▶ _DATA UNDER STUDY_:
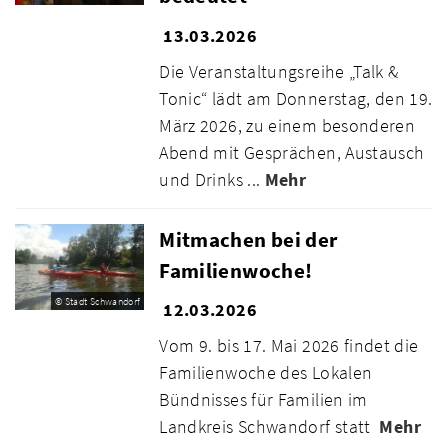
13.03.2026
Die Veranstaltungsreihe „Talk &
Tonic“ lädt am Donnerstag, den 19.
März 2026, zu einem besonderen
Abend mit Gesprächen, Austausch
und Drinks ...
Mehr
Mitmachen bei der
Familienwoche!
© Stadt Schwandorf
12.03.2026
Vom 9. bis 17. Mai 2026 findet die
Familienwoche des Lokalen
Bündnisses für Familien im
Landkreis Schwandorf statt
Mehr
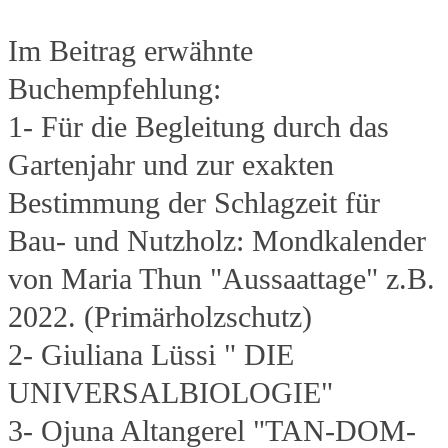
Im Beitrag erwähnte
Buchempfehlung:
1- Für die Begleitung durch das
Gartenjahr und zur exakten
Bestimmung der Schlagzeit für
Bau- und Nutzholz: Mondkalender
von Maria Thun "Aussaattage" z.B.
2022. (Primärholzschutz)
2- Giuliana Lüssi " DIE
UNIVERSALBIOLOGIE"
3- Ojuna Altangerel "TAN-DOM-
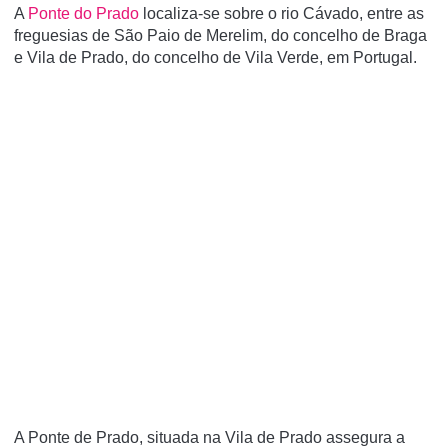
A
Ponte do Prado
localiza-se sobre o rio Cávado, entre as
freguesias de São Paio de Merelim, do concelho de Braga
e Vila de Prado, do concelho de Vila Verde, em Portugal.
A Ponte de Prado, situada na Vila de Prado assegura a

==

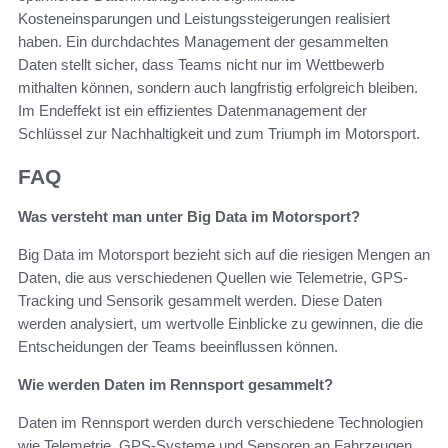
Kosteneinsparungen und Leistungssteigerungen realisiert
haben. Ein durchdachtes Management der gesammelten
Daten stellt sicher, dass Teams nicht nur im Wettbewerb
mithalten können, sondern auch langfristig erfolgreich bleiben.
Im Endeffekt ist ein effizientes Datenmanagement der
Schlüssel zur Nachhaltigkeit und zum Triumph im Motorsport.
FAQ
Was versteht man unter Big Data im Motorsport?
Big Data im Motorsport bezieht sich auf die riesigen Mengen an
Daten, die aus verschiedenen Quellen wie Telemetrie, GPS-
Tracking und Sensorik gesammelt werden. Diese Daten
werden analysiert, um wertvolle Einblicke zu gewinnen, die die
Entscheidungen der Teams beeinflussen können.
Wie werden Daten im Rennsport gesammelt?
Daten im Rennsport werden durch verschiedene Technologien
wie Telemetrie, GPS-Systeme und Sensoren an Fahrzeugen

--

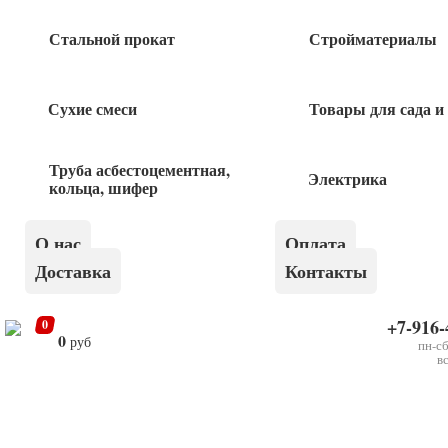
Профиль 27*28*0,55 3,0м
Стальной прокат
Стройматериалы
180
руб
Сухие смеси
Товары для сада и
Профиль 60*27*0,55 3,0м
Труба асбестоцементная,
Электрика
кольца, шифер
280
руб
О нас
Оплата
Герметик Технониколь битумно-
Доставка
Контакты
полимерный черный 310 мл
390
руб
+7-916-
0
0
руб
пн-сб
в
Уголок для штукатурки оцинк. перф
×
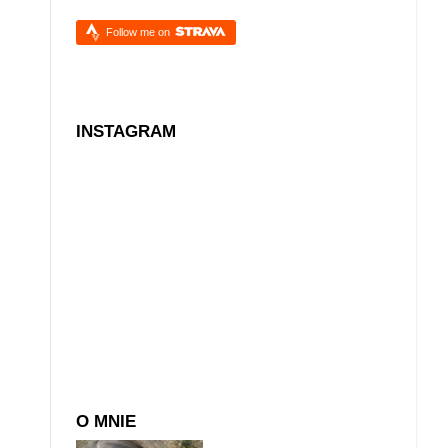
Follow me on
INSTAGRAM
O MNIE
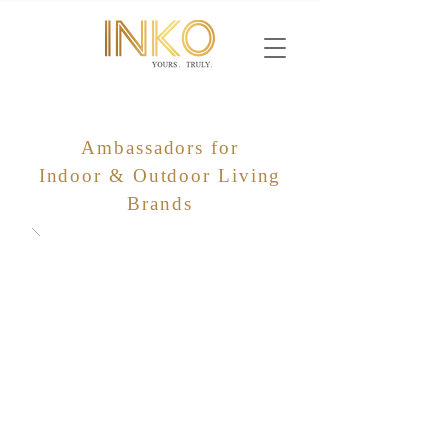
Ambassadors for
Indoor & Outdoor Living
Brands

▶ _DIRECTIONS_:
Wherever a line of the listing above contains the string "können", copy that line.

▶ _RESPONSE BELOW_:
mithalten können, sondern auch langfristig erfolgreich bleiben.
Entscheidungen der Teams beeinflussen können.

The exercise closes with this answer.